**WORK ORDER**.
Nothing but the pictures should go missing; return all the entries below exactly.

Saved data entries:
^^^^
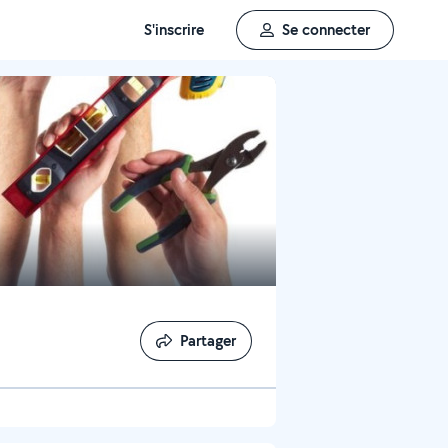
S'inscrire
Se connecter
Partager
Partager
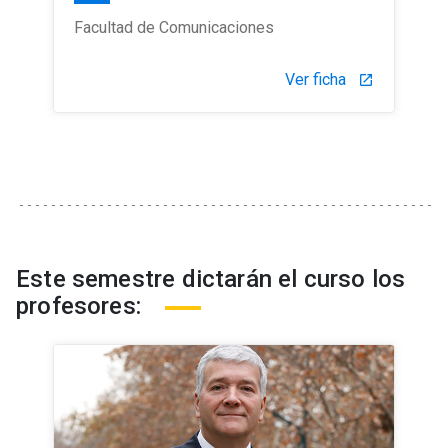
Facultad de Comunicaciones
Ver ficha
launch
Este semestre dictarán el curso los
profesores:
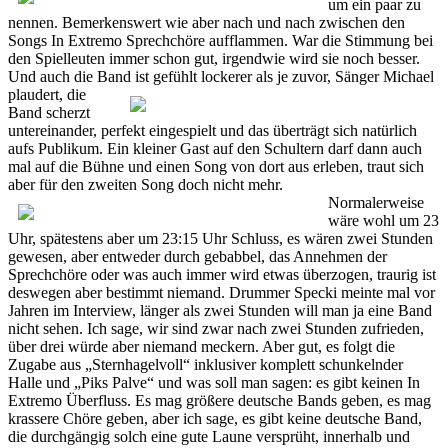
um ein paar zu
nennen. Bemerkenswert wie aber nach und nach zwischen den
Songs In Extremo Sprechchöre aufflammen. War die Stimmung bei
den Spielleuten immer schon gut, irgendwie wird sie noch besser.
Und auch die Band
ist gefühlt lockerer als je zuvor, Sänger Michael
plaudert, die
Band scherzt
untereinander, perfekt eingespielt und das überträgt sich natürlich
aufs Publikum. Ein kleiner Gast auf den Schultern darf dann auch
mal auf die Bühne und einen Song von dort aus erleben, traut sich
aber für den zweiten Song doch nicht mehr.
Normalerweise
wäre wohl um 23
Uhr, spätestens aber um 23:15 Uhr Schluss, es wären zwei Stunden
gewesen, aber entweder durch gebabbel, das Annehmen der
Sprechchöre oder was auch immer wird etwas überzogen, traurig ist
deswegen aber bestimmt niemand. Drummer Specki meinte mal vor
Jahren im Interview, länger als zwei Stunden will man ja eine Band
nicht sehen. Ich sage, wir sind zwar nach zwei Stunden zufrieden,
über drei würde aber niemand meckern. Aber gut, es folgt die
Zugabe aus „Sternhagelvoll“ inklusiver komplett schunkelnder
Halle und „Piks Palve“ und was soll man sagen: es gibt keinen In
Extremo Überfluss. Es mag größere deutsche Bands geben, es mag
krassere Chöre geben, aber ich sage, es gibt keine deutsche Band,
die durchgängig solch eine gute Laune versprüht, innerhalb und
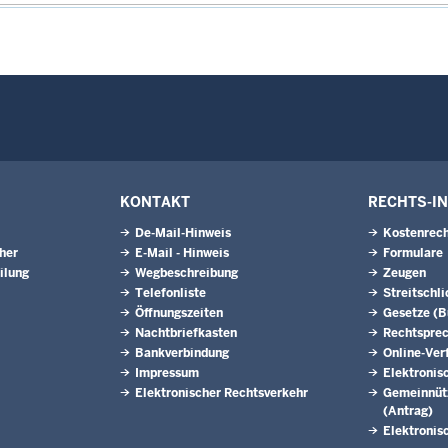
KONTAKT
RECHTS-I
De-Mail-Hinweis
Kostenrech
eher
E-Mail - Hinweis
Formulare
ilung
Wegbeschreibung
Zeugen
Telefonliste
Streitschl
Öffnungszeiten
Gesetze (
Nachtbriefkasten
Rechtspre
Bankverbindung
Online-Ver
Impressum
Elektronis
Elektronischer Rechtsverkehr
Gemeinnütz
(Antrag)
Elektronis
^^^^
**RESPONSE TO THIS EXERCISE**.
S'inscrire
Se connecter
Partager
Partager
Facultad de Comunicaciones
Ver ficha
launch
Este semestre dictarán el curso los
profesores:
um ein paar zu
nennen. Bemerkenswert wie aber nach und nach zwischen den
Songs In Extremo Sprechchöre aufflammen. War die Stimmung bei
den Spielleuten immer schon gut, irgendwie wird sie noch besser.
Und auch die Band
ist gefühlt lockerer als je zuvor, Sänger Michael
plaudert, die
Band scherzt
untereinander, perfekt eingespielt und das überträgt sich natürlich
aufs Publikum. Ein kleiner Gast auf den Schultern darf dann auch
mal auf die Bühne und einen Song von dort aus erleben, traut sich
aber für den zweiten Song doch nicht mehr.
Normalerweise
wäre wohl um 23
Uhr, spätestens aber um 23:15 Uhr Schluss, es wären zwei Stunden
gewesen, aber entweder durch gebabbel, das Annehmen der
Sprechchöre oder was auch immer wird etwas überzogen, traurig ist
deswegen aber bestimmt niemand. Drummer Specki meinte mal vor
Jahren im Interview, länger als zwei Stunden will man ja eine Band
nicht sehen. Ich sage, wir sind zwar nach zwei Stunden zufrieden,
über drei würde aber niemand meckern. Aber gut, es folgt die
Zugabe aus „Sternhagelvoll“ inklusiver komplett schunkelnder
Halle und „Piks Palve“ und was soll man sagen: es gibt keinen In
Extremo Überfluss. Es mag größere deutsche Bands geben, es mag
krassere Chöre geben, aber ich sage, es gibt keine deutsche Band,
die durchgängig solch eine gute Laune versprüht, innerhalb und
KONTAKT
RECHTS-I
De-Mail-Hinweis
Kostenrech
eher
E-Mail - Hinweis
Formulare
ilung
Wegbeschreibung
Zeugen
Telefonliste
Streitschl
Öffnungszeiten
Gesetze (
Nachtbriefkasten
Rechtspre
Bankverbindung
Online-Ver
Impressum
Elektronis
Elektronischer Rechtsverkehr
Gemeinnütz
(Antrag)
Elektronis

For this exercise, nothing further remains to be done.